The events were ranked regarding property and crop damage.
prop<-aggregate(PROPVAL~EVTYPE,data=data,FUN=sum,na.rm=TRUE)
prop<-head(prop[order(prop$PROPVAL,decreasing = TRUE),],10)
crop<-aggregate(CROPVAL~EVTYPE,data=data,FUN=sum,na.rm=TRUE)

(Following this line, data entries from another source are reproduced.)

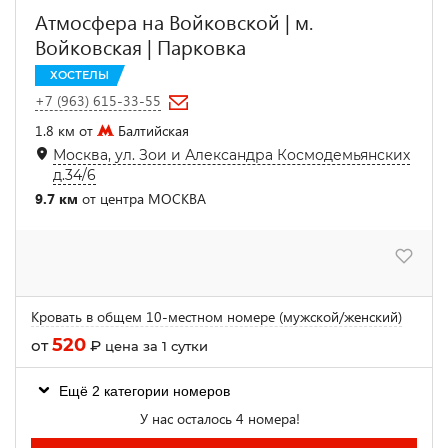
Атмосфера на Войковской | м.
Войковская | Парковка
ХОСТЕЛЫ
+7 (963) 615-33-55
1.8 км от
Балтийская
Москва, ул. Зои и Александра Космодемьянских
д.34/6
9.7 км
от центра МОСКВА
Кровать в общем 10-местном номере (мужской/женский)
520
от
₽
цена за 1 сутки
Ещё 2 категории номеров
У нас осталось 4 номера!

crop<-head(crop[order(crop$CROPVAL,decreasing = TRUE),],10)
print(prop)
## EVTYPE PROPVAL
## 170 FLOOD 144657709807
## 411 HURRICANE/TYPHOON 69305840000
## 834 TORNADO 56947380617
## 670 STORM SURGE 43323536000
## 153 FLASH FLOOD 16822673979
## 244 HAIL 15735267513
## 402 HURRICANE 11868319010
## 848 TROPICAL STORM 7703890550
## 972 WINTER STORM 6688497251
## 359 HIGH WIND 5270046260
print(crop)
## EVTYPE CROPVAL
## 95 DROUGHT 13972566000
## 170 FLOOD 5661968450
## 590 RIVER FLOOD 5029459000
## 427 ICE STORM 5022113500
## 244 HAIL 3025954473
## 402 HURRICANE 2741910000
## 411 HURRICANE/TYPHOON 2607872800
## 153 FLASH FLOOD 1421317100
## 140 EXTREME COLD 1292973000
## 212 FROST/FREEZE 1094086000
par(mfrow=c(1,2),mar=c(12,5,3,2),cex=0.75,mgp=c(4,1,0))

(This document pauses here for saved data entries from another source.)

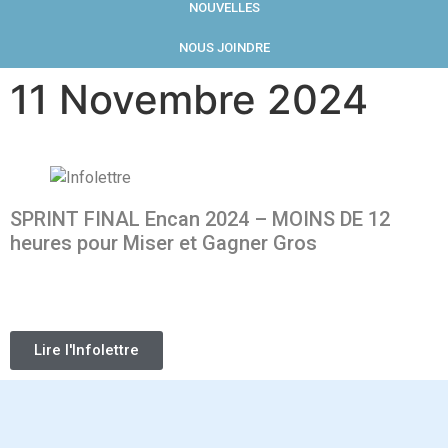
NOUVELLES
NOUS JOINDRE
11 Novembre 2024
SPRINT FINAL Encan 2024 – MOINS DE 12
heures pour Miser et Gagner Gros
Lire l'Infolettre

barplot(prop$PROPVAL*1e-9,
names.arg = prop$EVTYPE,
las=2,
ylab = "Property Damage (in billions of USD)",
main="Property Damage vs Events")
barplot(crop$CROPVAL*1e-9,
names.arg = crop$EVTYPE,
las=2,
ylab = "Crop Damage (in billions of USD)",
main="Crop Damage vs Events")
Types of events that are most harmful to the economy
As we can see, floods are responsible for the biggest property damages and droughts are accountable for the biggest losses in crops.